== EXERCISE PROMPT ==
Scan the entries for "vibration". Every line that holds it is to be copied.

Bounding box prediction data:
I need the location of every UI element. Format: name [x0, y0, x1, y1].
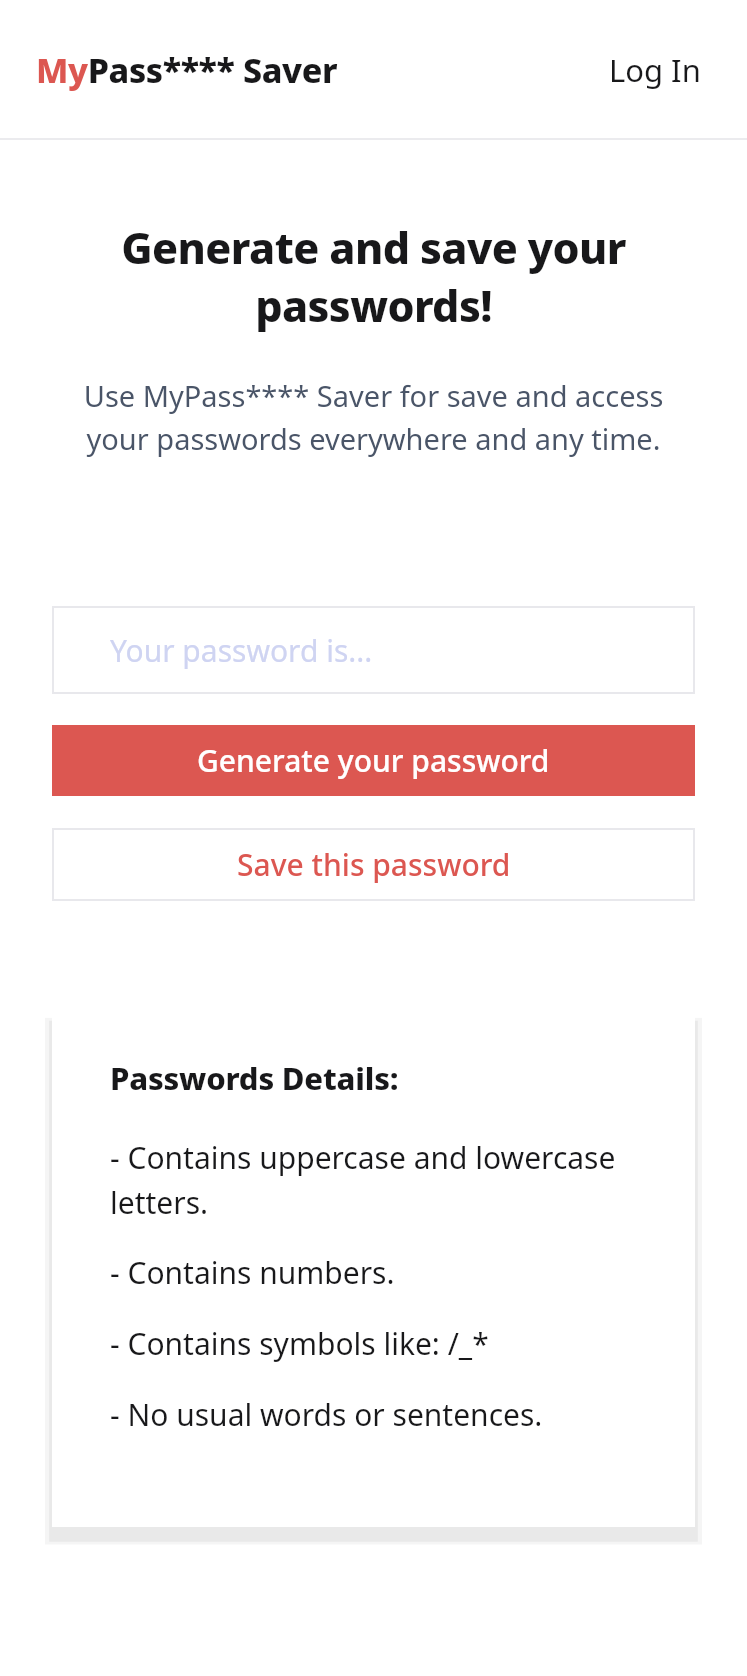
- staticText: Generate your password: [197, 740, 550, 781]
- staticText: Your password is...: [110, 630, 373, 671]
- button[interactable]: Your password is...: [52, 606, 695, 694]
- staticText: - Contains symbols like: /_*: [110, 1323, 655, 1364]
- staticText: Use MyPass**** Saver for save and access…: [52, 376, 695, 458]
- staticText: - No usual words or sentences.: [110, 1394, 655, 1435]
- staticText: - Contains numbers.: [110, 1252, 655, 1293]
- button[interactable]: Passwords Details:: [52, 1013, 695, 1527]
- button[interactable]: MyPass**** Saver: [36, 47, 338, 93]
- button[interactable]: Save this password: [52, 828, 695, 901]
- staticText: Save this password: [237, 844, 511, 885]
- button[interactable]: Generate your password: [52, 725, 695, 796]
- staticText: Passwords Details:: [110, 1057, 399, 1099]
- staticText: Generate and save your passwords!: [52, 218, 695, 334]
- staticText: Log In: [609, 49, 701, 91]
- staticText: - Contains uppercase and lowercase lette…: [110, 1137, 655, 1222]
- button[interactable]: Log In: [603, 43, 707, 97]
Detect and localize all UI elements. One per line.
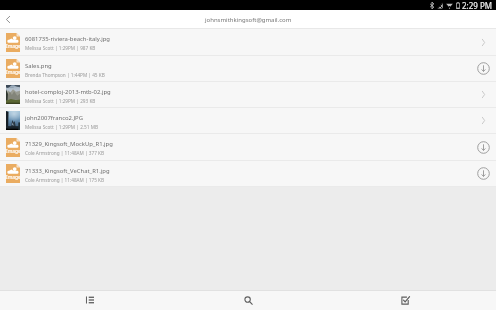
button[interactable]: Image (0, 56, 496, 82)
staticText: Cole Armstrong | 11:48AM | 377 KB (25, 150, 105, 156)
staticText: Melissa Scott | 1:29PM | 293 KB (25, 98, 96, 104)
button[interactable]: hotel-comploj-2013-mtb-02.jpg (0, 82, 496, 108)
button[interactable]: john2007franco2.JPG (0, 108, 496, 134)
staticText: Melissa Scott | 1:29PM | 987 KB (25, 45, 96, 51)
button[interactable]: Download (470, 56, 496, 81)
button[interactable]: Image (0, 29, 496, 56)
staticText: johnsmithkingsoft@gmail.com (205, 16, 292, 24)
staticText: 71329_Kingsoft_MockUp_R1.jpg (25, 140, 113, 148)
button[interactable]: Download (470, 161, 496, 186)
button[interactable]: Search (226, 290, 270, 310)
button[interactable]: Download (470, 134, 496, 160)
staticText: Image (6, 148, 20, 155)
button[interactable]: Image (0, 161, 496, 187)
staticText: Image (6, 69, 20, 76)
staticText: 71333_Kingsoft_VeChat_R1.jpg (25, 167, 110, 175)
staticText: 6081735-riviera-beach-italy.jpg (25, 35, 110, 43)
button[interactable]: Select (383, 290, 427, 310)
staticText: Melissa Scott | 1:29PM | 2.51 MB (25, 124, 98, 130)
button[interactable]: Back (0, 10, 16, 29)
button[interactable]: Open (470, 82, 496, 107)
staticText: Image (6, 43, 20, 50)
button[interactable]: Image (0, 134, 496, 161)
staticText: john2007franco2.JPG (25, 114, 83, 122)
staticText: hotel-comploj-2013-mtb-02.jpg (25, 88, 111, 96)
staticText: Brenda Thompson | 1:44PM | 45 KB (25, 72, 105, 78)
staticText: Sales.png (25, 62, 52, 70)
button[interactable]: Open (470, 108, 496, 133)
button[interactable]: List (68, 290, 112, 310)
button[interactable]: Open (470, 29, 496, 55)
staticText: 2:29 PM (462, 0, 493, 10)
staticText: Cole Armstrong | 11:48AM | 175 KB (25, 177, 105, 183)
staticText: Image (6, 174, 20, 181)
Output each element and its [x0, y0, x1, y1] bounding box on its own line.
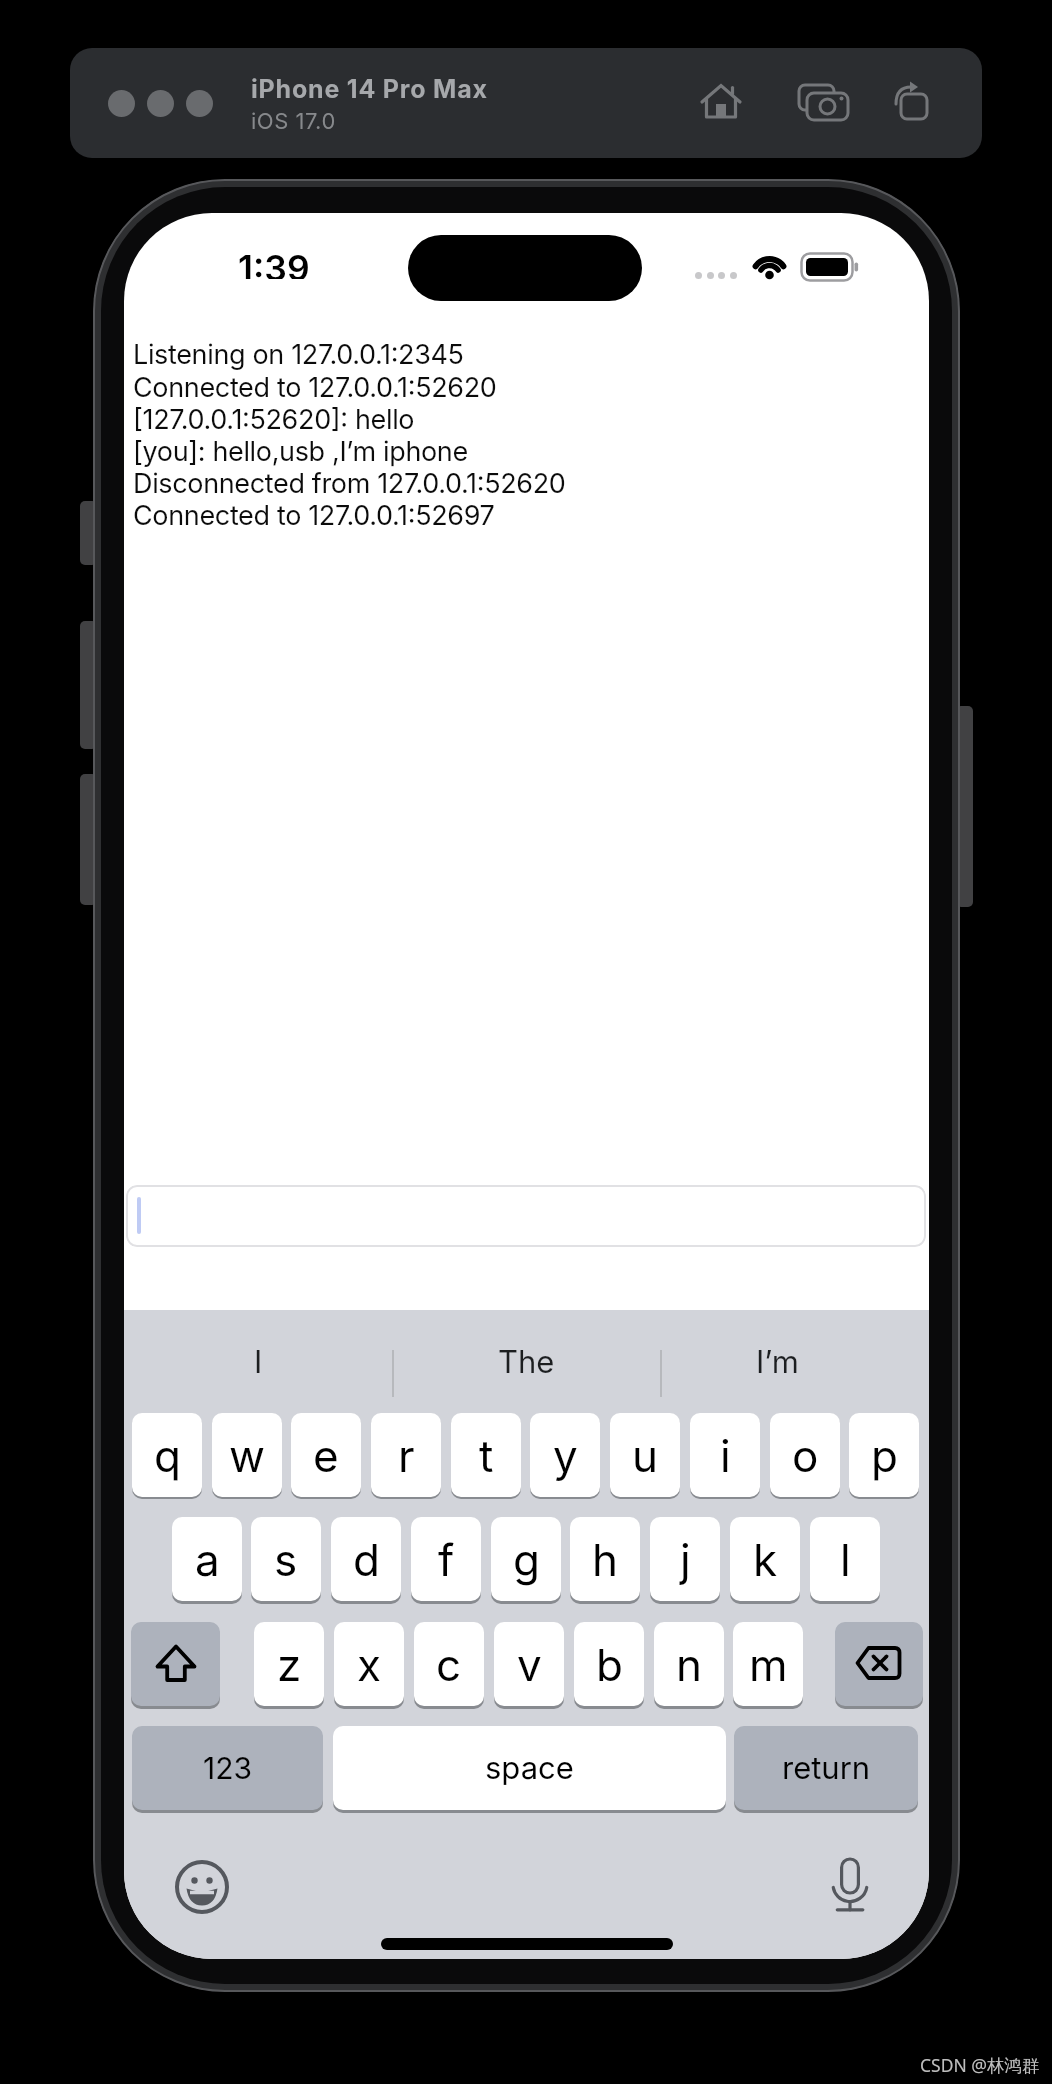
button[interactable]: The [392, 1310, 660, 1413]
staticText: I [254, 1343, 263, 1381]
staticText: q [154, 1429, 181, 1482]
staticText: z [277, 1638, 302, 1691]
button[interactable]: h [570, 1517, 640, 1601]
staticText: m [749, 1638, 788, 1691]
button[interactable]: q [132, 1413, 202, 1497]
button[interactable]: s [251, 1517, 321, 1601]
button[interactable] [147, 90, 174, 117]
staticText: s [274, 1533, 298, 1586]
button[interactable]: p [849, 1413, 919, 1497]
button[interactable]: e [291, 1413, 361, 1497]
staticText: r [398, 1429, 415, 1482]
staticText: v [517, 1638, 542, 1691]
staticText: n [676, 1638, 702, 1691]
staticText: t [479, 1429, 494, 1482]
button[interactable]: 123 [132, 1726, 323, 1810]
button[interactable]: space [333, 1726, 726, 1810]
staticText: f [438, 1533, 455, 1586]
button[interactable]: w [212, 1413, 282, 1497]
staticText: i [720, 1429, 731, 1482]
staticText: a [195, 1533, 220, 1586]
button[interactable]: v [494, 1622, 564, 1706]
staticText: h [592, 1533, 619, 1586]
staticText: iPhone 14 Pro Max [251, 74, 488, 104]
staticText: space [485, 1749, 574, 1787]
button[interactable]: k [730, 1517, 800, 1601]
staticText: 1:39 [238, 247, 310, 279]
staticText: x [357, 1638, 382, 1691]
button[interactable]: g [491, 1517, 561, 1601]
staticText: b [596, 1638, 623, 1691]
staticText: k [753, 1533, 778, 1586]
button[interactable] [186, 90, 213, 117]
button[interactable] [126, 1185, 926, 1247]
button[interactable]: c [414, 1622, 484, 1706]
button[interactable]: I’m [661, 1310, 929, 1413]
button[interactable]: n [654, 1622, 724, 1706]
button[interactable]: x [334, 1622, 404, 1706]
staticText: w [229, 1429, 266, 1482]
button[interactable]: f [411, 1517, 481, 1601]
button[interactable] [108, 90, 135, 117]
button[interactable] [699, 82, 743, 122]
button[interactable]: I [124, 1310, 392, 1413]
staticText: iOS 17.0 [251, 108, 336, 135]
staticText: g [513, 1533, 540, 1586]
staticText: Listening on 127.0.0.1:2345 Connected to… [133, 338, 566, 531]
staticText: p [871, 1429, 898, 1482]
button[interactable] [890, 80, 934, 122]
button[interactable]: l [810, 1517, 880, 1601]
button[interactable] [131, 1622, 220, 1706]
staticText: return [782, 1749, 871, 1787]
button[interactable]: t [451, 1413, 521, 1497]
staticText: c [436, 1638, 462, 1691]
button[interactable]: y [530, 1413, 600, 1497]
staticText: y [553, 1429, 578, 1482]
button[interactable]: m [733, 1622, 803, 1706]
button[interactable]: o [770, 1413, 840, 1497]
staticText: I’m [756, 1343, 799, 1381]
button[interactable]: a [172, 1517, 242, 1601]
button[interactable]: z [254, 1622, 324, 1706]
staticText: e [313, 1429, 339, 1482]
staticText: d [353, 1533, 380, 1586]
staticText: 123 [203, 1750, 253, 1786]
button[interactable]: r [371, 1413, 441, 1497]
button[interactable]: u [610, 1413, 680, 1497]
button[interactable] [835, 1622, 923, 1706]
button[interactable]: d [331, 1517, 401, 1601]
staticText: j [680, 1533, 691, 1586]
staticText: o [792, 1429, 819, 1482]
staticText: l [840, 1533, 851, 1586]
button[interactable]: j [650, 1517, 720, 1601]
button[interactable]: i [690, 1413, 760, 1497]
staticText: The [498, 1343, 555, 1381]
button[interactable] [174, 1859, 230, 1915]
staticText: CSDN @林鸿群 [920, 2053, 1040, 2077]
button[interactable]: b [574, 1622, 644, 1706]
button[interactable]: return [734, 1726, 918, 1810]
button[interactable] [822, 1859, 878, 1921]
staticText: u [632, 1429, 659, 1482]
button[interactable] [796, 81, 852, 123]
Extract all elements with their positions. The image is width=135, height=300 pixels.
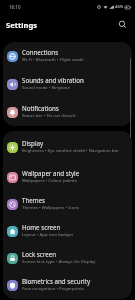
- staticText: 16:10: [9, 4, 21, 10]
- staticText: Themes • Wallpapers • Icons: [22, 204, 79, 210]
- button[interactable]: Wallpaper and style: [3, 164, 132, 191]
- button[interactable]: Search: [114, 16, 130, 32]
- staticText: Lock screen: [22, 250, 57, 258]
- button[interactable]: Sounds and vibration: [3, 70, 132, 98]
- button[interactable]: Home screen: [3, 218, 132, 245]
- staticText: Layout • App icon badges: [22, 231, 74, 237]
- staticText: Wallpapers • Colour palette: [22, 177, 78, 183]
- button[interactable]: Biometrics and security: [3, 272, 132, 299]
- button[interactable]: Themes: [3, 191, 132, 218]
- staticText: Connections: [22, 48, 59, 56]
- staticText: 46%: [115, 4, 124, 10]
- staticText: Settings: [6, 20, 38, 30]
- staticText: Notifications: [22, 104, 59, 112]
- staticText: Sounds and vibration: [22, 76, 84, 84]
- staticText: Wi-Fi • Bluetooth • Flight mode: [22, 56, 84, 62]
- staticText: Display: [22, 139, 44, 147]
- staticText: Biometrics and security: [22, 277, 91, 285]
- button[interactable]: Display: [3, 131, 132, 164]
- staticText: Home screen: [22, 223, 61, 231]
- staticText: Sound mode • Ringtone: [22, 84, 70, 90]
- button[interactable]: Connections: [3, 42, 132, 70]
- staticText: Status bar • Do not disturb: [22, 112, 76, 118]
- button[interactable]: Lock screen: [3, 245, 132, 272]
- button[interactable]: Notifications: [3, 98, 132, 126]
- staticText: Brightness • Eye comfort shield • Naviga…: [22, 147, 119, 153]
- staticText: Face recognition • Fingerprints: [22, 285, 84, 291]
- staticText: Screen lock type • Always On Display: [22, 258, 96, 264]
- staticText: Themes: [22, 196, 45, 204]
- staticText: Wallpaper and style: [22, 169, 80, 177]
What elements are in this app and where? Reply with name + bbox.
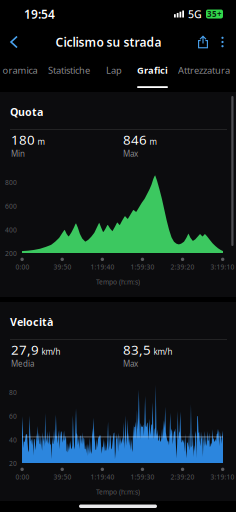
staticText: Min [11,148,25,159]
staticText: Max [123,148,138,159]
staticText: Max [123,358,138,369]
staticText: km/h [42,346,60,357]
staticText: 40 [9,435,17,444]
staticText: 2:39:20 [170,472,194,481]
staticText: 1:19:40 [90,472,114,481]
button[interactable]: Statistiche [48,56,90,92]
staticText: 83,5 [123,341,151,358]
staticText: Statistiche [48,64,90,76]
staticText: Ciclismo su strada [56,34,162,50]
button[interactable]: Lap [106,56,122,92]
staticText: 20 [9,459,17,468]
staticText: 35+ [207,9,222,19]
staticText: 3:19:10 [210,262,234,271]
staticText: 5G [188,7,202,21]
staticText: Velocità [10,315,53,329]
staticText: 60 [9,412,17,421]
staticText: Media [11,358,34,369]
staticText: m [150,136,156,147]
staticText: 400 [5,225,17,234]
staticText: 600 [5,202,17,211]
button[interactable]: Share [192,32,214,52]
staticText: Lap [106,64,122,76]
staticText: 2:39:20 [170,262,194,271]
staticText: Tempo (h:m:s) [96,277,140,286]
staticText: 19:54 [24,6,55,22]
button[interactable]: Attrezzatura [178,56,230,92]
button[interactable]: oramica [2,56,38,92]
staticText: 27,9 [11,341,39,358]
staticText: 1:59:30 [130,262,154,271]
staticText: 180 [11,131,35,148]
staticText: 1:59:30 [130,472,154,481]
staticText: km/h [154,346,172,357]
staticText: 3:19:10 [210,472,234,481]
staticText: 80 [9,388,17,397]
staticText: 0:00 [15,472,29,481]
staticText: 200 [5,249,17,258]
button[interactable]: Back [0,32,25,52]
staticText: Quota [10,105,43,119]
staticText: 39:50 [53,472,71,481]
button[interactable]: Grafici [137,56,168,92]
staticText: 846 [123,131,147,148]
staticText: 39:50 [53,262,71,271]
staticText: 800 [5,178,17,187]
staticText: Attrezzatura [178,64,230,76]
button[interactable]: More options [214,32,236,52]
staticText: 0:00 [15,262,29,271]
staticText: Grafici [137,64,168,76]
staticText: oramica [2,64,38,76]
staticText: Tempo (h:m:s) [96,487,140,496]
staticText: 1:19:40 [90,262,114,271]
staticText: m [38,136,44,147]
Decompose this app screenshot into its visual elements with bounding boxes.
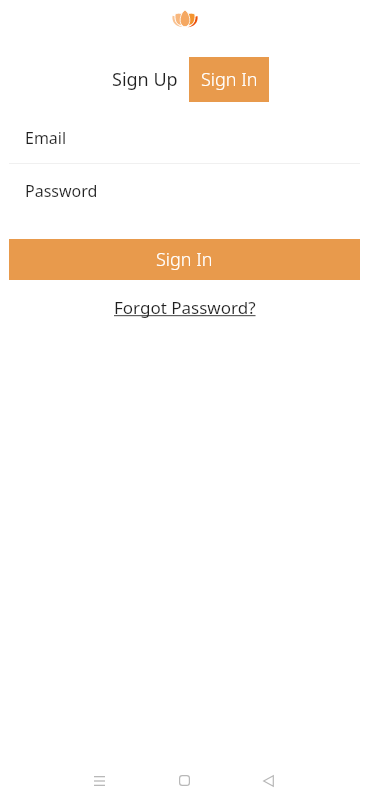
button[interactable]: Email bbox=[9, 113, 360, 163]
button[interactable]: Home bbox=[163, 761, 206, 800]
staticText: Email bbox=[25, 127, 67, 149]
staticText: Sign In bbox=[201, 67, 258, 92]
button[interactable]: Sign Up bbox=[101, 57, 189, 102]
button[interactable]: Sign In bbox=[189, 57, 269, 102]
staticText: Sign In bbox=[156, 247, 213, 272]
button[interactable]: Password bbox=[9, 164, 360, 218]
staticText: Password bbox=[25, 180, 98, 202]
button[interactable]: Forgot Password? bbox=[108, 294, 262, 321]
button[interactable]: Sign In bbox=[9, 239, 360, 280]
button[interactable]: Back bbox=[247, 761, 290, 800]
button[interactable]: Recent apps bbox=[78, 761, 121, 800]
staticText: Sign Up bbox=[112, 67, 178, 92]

== EXERCISE RESPONSE ==
- button[interactable]: Sounds and vibration: [3, 70, 132, 98]
- staticText: Sounds and vibration: [22, 76, 84, 84]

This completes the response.